Dataset entries:
════════
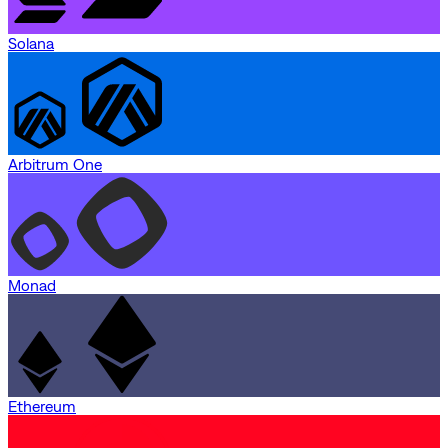
Solana
Arbitrum One
Monad
Ethereum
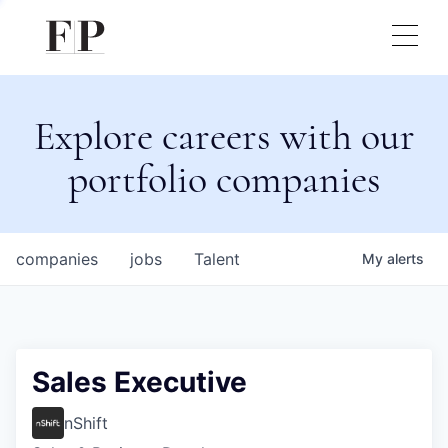
Explore careers with our
portfolio companies
companies
jobs
Talent
My
alerts
Sales Executive
nShift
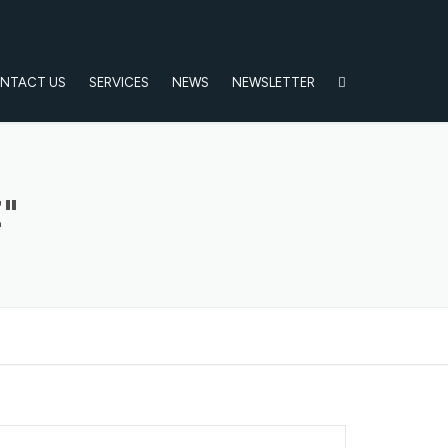
NTACT US
SERVICES
NEWS
NEWSLETTER
"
════════
### [TASK STATEMENT]
Could you output all the entries above exactly as written, leaving out the pictures?

### [WORKED SOLUTION]
Solana
Arbitrum One
Monad
Ethereum
Explore careers with our
portfolio companies
companies
jobs
Talent
My
alerts
Sales Executive
nShift
NTACT US
SERVICES
NEWS
NEWSLETTER
"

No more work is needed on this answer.